The website is a platform for Miroslav Ivanov, the Bulgarian Madoff's personal hired pen. The website, which was created in 2015 - at the height of the secondary plunder of assets bought with CorpBank money, conducted by Vassilev and his cronies - at least on paper is owned by Studia Transmedia. It, in turn, is fully owned by Universal Bulgarian Investments held by Svishtov Winery. If you wonder about the owner of the winery, it is a company registered in Dubai whose representative in Bulgaria is the businessman with Swiss passport Georgi Vassilev, who passes himself off as an investment banker. He is the founder of the Republic BG party, which is directly connected to the circle surrounding political analyst Ivan Krastev, the control centre for the talking points circulated and recycled by the Fake News Factory.
Just a few months ago, an offshore company could easily be seen standing behind Bivol, another major weapon of the slander machine. The company is owned by Alberta Alkalay, the significant other of the self-proclaimed investigative journalist Asen Yordanov. Until April 2017, each of the couple controlled 50% of the shares in Bivol, with Alkalay controlling not only half of the company publishing the eponymous website but also the entirety of Image Advertising. The advertising agency through which, as Monitor Agency revealed over a year ago, the two indulged in racketeering of mayors along the Black Sea coastline, and which is officially owned by the offshore company Ideas for Young Image, established in Washington. Obviously, once the scheme was exposed, the two decided to cover up the tracks of the shady funding, because Alkalay sold to Yordanov her share in Bivol for the “massive amount” of BGN 2,500 and now he is the sole owner.

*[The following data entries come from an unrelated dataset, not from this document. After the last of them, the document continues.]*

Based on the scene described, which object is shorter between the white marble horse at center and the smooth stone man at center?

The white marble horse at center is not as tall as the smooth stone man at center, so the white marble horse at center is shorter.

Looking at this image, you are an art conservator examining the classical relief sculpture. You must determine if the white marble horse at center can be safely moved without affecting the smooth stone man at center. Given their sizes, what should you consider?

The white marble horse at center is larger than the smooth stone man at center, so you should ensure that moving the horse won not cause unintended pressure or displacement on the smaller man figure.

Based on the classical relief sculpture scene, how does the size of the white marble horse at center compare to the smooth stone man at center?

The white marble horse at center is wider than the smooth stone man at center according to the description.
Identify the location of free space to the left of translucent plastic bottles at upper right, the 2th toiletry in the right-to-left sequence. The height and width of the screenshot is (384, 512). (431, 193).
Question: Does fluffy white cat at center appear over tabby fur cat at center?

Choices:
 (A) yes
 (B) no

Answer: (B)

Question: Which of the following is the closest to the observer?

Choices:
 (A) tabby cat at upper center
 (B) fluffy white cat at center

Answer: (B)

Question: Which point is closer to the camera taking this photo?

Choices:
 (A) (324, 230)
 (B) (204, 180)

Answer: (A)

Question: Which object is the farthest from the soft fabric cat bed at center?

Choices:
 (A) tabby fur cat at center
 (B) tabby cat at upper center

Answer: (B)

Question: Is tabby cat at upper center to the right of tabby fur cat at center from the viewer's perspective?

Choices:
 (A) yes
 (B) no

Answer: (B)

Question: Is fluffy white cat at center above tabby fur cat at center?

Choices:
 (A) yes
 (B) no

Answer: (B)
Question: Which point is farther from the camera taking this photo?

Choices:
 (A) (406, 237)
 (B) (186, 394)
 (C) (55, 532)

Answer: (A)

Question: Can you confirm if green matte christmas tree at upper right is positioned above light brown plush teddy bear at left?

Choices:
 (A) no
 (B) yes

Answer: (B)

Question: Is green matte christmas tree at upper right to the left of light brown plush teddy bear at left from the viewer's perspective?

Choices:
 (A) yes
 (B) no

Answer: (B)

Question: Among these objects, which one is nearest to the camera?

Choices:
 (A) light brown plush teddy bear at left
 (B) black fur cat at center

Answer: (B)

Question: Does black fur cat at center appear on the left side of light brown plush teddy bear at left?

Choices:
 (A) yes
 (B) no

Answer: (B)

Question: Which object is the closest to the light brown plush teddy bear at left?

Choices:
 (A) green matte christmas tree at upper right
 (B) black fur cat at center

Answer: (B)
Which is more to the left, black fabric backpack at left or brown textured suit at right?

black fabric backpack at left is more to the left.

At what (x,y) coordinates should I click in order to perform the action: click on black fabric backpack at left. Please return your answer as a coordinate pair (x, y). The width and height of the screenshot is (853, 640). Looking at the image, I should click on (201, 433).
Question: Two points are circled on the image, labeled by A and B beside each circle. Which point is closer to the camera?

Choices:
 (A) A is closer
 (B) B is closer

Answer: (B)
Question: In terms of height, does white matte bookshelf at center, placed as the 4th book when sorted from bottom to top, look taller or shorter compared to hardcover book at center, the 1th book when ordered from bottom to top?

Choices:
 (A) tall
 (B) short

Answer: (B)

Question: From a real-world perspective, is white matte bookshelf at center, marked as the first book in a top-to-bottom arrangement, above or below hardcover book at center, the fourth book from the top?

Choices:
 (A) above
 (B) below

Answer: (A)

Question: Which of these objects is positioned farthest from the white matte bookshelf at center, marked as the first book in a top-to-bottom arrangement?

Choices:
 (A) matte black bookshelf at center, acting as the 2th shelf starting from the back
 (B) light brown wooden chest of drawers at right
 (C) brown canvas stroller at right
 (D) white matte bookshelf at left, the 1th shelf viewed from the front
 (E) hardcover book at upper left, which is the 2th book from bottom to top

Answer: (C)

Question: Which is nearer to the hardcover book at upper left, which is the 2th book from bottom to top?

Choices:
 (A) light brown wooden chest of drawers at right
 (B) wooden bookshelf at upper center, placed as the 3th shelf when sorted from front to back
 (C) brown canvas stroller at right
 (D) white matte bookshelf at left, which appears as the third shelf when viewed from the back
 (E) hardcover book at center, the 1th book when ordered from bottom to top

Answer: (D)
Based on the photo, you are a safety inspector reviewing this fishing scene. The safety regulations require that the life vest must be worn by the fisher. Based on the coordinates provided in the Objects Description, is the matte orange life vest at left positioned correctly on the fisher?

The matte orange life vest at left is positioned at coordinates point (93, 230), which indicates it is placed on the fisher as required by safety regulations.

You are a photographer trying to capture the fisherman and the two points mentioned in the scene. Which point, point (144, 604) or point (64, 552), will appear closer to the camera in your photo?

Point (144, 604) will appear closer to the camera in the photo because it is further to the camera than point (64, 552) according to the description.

The national registers also show that Yordanov, at least on paper, should be the only one whose social insurance is covered by the company. According to the DAXY system for company investigation, Bivol officially pays contributions for only one person. Interestingly enough, according to its financial reports, the outlays for salaries and social security contributions are zero. Meanwhile, at least four people claim to write for the website - Asen Yordanov, Atanas Chobanov and two more authors. It is up to the relevant institutions within whose competence it is to investigate financial crimes to find out what the truth is. Bivol is not the only website in the Fake News Factory with glaring discrepancy between reality and financial reports. The situation is even more staggering in the case of Mediapool, which officially employed between two and three people in the last two financial years on which we have data (2015 and 2016) and spent a total of BGN 25,000 for their salaries in that period. This translates as BGN 389 a month for each of the three employees, which is the mandatory minimum for the profession. At the same time, on its website Mediapool claims that its team consists of 11 people. Where the money for those people's salaries come from, and do they pay taxes and social security contributions on this income, remains unclear. One of the possible explanations for such phenomena is that the company operates with undeclared funds.

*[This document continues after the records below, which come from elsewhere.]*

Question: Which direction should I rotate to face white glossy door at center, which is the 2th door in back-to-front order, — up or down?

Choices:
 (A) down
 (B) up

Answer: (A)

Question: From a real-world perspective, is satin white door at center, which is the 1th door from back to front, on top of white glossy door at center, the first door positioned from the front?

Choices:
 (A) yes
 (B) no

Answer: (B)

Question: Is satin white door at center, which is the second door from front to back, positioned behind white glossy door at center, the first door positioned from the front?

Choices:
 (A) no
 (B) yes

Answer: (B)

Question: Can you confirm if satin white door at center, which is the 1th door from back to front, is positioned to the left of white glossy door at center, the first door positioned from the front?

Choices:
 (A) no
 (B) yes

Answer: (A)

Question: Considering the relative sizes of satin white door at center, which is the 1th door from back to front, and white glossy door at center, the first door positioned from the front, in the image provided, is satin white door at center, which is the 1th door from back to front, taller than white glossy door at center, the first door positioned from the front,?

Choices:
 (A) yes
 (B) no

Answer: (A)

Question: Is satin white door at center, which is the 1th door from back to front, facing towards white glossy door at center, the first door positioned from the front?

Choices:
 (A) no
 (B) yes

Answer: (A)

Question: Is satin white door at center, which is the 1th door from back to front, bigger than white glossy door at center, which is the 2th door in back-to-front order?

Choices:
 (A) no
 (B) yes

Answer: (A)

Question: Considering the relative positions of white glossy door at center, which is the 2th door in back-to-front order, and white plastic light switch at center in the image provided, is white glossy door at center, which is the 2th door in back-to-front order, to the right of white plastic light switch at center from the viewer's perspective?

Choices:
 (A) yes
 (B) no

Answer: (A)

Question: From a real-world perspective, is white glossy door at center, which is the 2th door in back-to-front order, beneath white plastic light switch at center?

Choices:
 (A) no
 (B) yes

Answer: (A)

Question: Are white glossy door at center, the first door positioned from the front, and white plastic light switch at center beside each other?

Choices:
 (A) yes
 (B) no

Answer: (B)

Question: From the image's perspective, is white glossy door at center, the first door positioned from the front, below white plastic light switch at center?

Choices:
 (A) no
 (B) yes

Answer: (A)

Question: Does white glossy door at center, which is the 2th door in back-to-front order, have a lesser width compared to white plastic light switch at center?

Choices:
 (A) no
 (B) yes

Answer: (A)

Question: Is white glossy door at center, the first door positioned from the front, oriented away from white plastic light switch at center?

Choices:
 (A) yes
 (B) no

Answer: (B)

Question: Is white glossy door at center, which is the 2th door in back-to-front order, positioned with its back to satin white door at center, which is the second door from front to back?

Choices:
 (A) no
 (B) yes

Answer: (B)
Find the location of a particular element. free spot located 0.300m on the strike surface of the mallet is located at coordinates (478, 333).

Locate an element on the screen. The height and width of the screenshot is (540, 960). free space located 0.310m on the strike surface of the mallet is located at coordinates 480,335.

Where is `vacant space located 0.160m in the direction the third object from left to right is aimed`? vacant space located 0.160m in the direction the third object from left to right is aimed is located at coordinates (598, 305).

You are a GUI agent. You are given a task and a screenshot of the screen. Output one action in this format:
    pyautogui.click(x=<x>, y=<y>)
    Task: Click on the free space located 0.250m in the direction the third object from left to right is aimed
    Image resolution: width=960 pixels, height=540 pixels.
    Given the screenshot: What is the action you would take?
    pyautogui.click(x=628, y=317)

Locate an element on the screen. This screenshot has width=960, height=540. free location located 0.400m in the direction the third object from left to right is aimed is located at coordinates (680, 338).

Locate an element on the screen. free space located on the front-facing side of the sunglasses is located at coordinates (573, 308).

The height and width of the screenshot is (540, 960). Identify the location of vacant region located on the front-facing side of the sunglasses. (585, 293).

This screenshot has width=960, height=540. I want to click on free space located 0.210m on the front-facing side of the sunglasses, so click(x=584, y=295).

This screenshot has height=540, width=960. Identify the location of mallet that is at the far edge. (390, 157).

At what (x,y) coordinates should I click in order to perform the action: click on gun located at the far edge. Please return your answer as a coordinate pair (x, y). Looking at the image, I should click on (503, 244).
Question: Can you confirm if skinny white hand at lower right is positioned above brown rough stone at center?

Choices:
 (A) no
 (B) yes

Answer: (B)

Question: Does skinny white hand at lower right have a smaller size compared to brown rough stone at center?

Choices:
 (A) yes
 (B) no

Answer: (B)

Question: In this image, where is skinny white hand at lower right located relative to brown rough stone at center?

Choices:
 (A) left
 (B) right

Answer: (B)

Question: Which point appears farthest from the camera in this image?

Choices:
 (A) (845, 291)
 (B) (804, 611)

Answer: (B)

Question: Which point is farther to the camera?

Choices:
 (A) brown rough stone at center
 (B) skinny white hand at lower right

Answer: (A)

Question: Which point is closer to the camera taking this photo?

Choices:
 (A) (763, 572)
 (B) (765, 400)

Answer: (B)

A similar situation is observed in another website linked to the indicted banker Tsvetan Vassilev - Frognews owned by former State Security agent Ognyan Stefanov. According to official data, there are seven people on its payroll, but the annual expenses for salaries and social security contributions do not exceed BGN 50,000. In other words, the employees receive a little over the country's minimum salary and far less than the average cleaning lady of a night club.